*** Opening Data provided ***
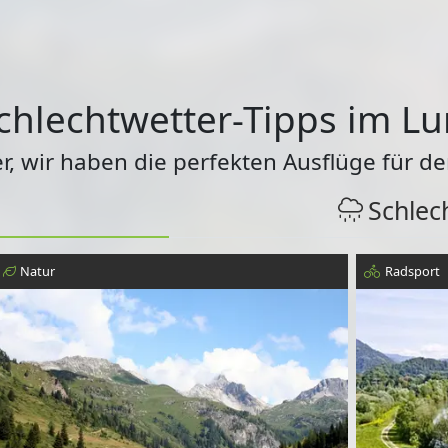
chlechtwetter-Tipps im L
r, wir haben die perfekten Ausflüge für de
Schlec
Natur
Radsport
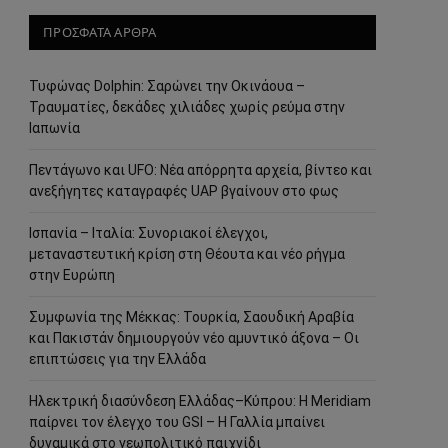
ΠΡΟΣΦΑΤΑ ΑΡΘΡΑ
Τυφώνας Dolphin: Σαρώνει την Οκινάουα –
Τραυματίες, δεκάδες χιλιάδες χωρίς ρεύμα στην
Ιαπωνία
Πεντάγωνο και UFO: Νέα απόρρητα αρχεία, βίντεο και
ανεξήγητες καταγραφές UAP βγαίνουν στο φως
Ισπανία – Ιταλία: Συνοριακοί έλεγχοι,
μεταναστευτική κρίση στη Θέουτα και νέο ρήγμα
στην Ευρώπη
Συμφωνία της Μέκκας: Τουρκία, Σαουδική Αραβία
και Πακιστάν δημιουργούν νέο αμυντικό άξονα – Οι
επιπτώσεις για την Ελλάδα
Ηλεκτρική διασύνδεση Ελλάδας–Κύπρου: Η Meridiam
παίρνει τον έλεγχο του GSI – Η Γαλλία μπαίνει
δυναμικά στο γεωπολιτικό παιχνίδι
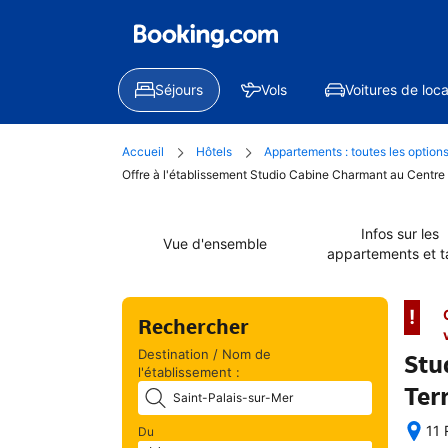
Séjours
Vols
Voitures de loca
Accueil
Hôtels
Appartements : toutes les option
Offre à l'établissement Studio Cabine Charmant au Centre 
Infos sur les
Vue d'ensemble
appartements et ta
!
Rechercher
Destination / Nom de
Stu
l'établissement :
Ter
11 
Du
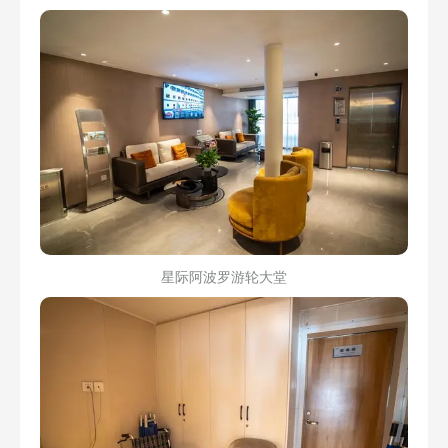
星际阿波罗游轮大堂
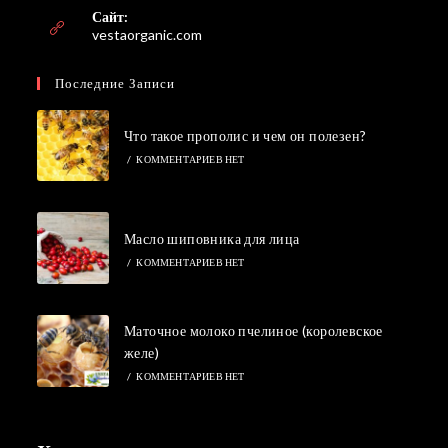
вашем
Сайт:
приложении
vestaorganic.com
Последние Записи
Что такое прополис и чем он полезен?
/
КОММЕНТАРИЕВ НЕТ
Масло шиповника для лица
/
КОММЕНТАРИЕВ НЕТ
Маточное молоко пчелиное (королевское
желе)
/
КОММЕНТАРИЕВ НЕТ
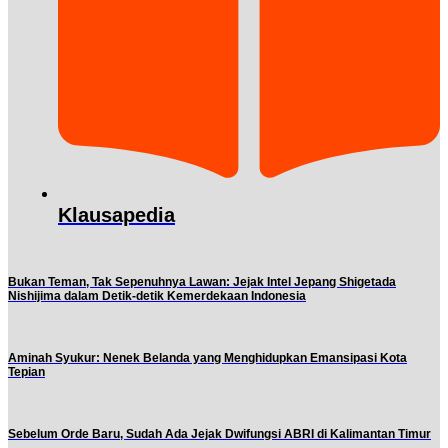
Klausapedia
Bukan Teman, Tak Sepenuhnya Lawan: Jejak Intel Jepang Shigetada
Nishijima dalam Detik-detik Kemerdekaan Indonesia
Aminah Syukur: Nenek Belanda yang Menghidupkan Emansipasi Kota
Tepian
Sebelum Orde Baru, Sudah Ada Jejak Dwifungsi ABRI di Kalimantan Timur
*** Closing Data provided ***
__Instructions for the task__
Take every line from the data that contains the word "στην".

__Exercise response__
Τραυματίες, δεκάδες χιλιάδες χωρίς ρεύμα στην
στην Ευρώπη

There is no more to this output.